# Happy poop scooper



## yigcenuren (May 3, 2009)

I'm so use to feeding Butter (my little rat terrier) raw that I really take all of it's benefits for granted. I've had a reminder over the past week of why Raw Rules!!

Mya's breeder doesn't feed her pups raw, so when she came to me, for 2 days I fed her the same food she was use to getting before starting to switch her to raw. So, some of the stress of the trip and a new home caused her to have terrible diarrhea. After 2 days of feeding her ground meat (Llama) with bone in it in the AM and her kibble in the PM, her poops started to firm up. But, still big, soft and smelly. I made the final switch to all raw; ground meat with bone and organs in the AM and a whole chicken back and neck in the PM. Voila...really small poops, about the size of what I'd expect to see from Butter. Almost no smell and solid, not squishy. This also confirms that she has no allergies to poulty.... thank God!!! I can get raw chicken backs and necks dirt cheap, so I won't have to spend a fortune on food (I'll do that on grooming :rolffleyes. Also, I let her eat as much as she wants for both feedings and to my surprise she isn't eating nearly as much as I thought she would.
Just another reason why Raw Rules!!


----------



## Purley (May 21, 2010)

I would be happy to feed my two Shih-tzus and my Mini raw, but I thought it would be a pain in the neck. I figured you would have to remember all the time to get the patty out of the freezer and then you would have to wash the dishes in the dishwasher all the time. I don't put my dishwasher on every day.

I heard there were bones in the raw meat and I don't fancy feeding chicken bones. I thought they would choke a dog. Perhaps I got it wrong. 
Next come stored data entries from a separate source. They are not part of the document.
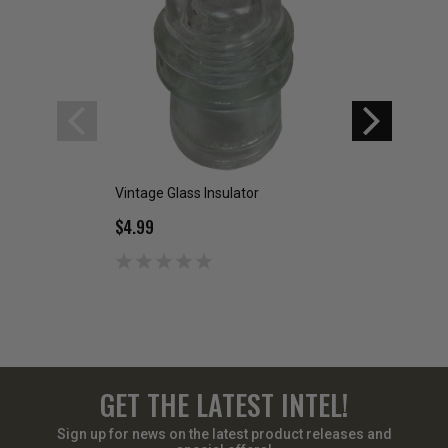
Vintage Glass Insulator
Military Issue Insu
$4.99
$20.00
GET THE LATEST INTEL!
Sign up for news on the latest product releases and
So -- can you please tell me -- what are the pros and the cons of feeding raw -- price, convenience, poops. Do all dogs do well on raw? There must be disadvantages and what are they. How do you switch over??


----------



## yigcenuren (May 3, 2009)

1st... chicken bones are only brittle and dangerous when cooked. I'd also never feed my dogs chicken bones, or any bones for that matter, that were cooked.
Taking out frozen food has become a habit for me. I don't even really think about it anymore I just do it. You do something often enough and it isn't a pain in the neck it's just everyday life. Same thing goes for washing the dishes. I don't have dishwasher, I AM the dishwasher. Doing it everyday by hand... for me...normal.
Apparently not all dogs do well on raw but so far, every dog I've had, I've put on raw and have had no issues whatsoever. It usually cleared up some issues like a delicate digestive system and ongoing diarrhea problems. 
I'd like to add more but have to go off to work. If no one else post any of the other MANY benefits, I'll post later after work.
Later.


----------



## Purley (May 21, 2010)

OK thanks. I will start a new thread called Pros and Cons of switching to raw.


----------